Seychelles’ fuel prices rise due to global supply uncertainty

The Seychelles Petroleum Company (SEYPEC) has increased fuel prices in response to what its suppliers are charging, said a top official on Thursday.
As of this week, motorists in Seychelles are paying SCR 23.48 ($1.63) per litre, which is SCR1.36 more than last week.
The interim chief executive of SEYPEC, Sarah Romain, told SNA that several factors are responsible for the increase in fuel prices, including the global uncertainty being caused by the conflict between Russia and Ukraine.
Romain said that the increase is a “normal thing that is happening all over the world. Other European countries rely heavily on fuel from Russia, but since the tensions began earlier this year there is a perceived scarcity of oil products.”

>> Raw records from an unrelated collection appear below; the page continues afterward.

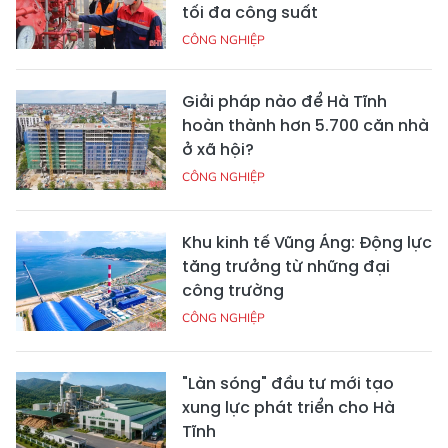
tối đa công suất
CÔNG NGHIỆP
Giải pháp nào để Hà Tĩnh
hoàn thành hơn 5.700 căn nhà
ở xã hội?
CÔNG NGHIỆP
Khu kinh tế Vũng Áng: Động lực
tăng trưởng từ những đại
công trường
CÔNG NGHIỆP
"Làn sóng" đầu tư mới tạo
xung lực phát triển cho Hà
Tĩnh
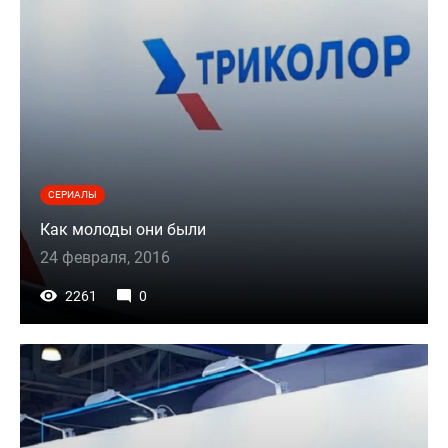
СЕРИАЛЫ
Как молоды они были
24 февраля, 2016
2261
0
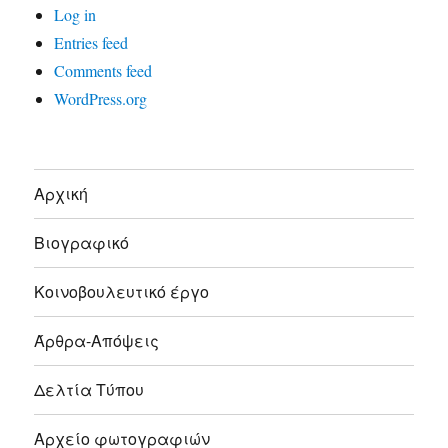
Log in
Entries feed
Comments feed
WordPress.org
Αρχική
Βιογραφικό
Κοινοβουλευτικό έργο
Άρθρα-Απόψεις
Δελτία Τύπου
Αρχείο φωτογραφιών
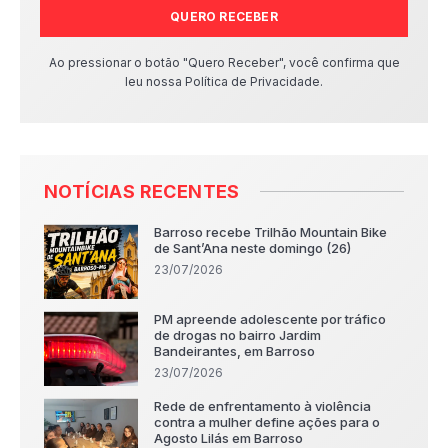
QUERO RECEBER
Ao pressionar o botão "Quero Receber", você confirma que
leu nossa Política de Privacidade.
NOTÍCIAS RECENTES
Barroso recebe Trilhão Mountain Bike
de Sant’Ana neste domingo (26)
23/07/2026
PM apreende adolescente por tráfico
de drogas no bairro Jardim
Bandeirantes, em Barroso
23/07/2026
Rede de enfrentamento à violência
contra a mulher define ações para o
Agosto Lilás em Barroso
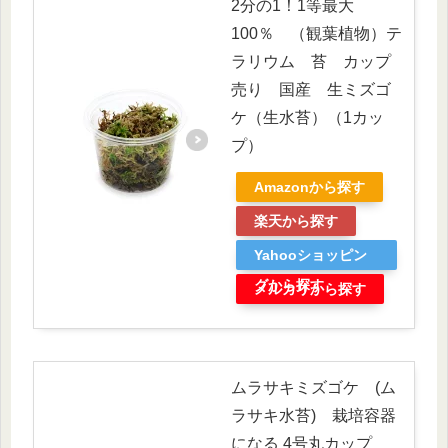
2分の1！1等最大
100％ （観葉植物）テ
ラリウム 苔 カップ
売り 国産 生ミズゴ
ケ（生水苔）（1カッ
プ）
Amazonから探す
楽天から探す
Yahooショッピン
グから探す
メルカリから探す
ムラサキミズゴケ (ム
ラサキ水苔) 栽培容器
になる 4号丸カップ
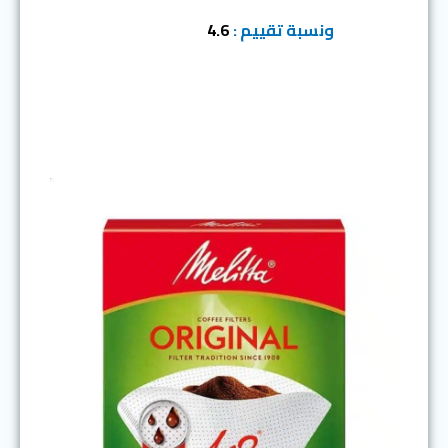
ونسبة تقييم :
4.6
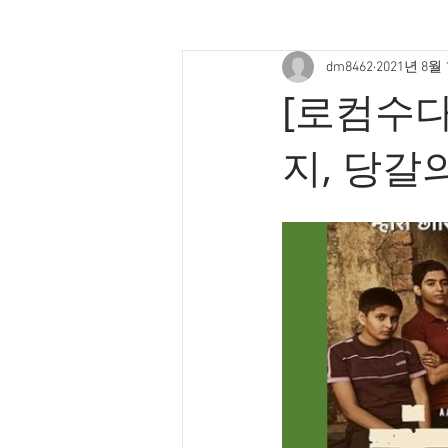
dm8462
2021년 8월
[로컴수다
지, 당갈의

As a result, everyone is “scrambling to secure their stocks and this is causing an increase in global prices,” she added.
This in turn has led to oil being in great demand as the members of the Organisation of the Petroleum Exporting Countries (OPEC) are not producing enough to bridge the gap created now that the Russian products are no longer available due to sanctions against the country.
The last time Seychelles, an archipelago in the western Indian Ocean, had a substantial increase in fuel prices was in 2008 when it undertook an IMF-backed macro-economic reform programme.
The lowest people have paid for fuel in Seychelles since the onset of the pandemic was SCR 14 ($0.98) per litre in May 2020.
With a cost of SCR 23.48 ($1.63), Seychelles is the country with the highest fuel price in the Indian Ocean at the moment, second only to Reunion and Mayotte – both of which are French territories. Mauritius is charging SCR 20 ($1.39).
Romain said that SEYPEC is monitoring the current changes in oil prices internationally and there is a possibility that the prices will go down.
“The prices at which we buy the cargo is about two to three weeks back and with the uncertainty on the market at the moment, SEYPEC cannot make any forecast,” she added.
She said that SEYPEC does not have the product here locally and “we have to rely on other countries, which makes it difficult for us to have any control on these things.”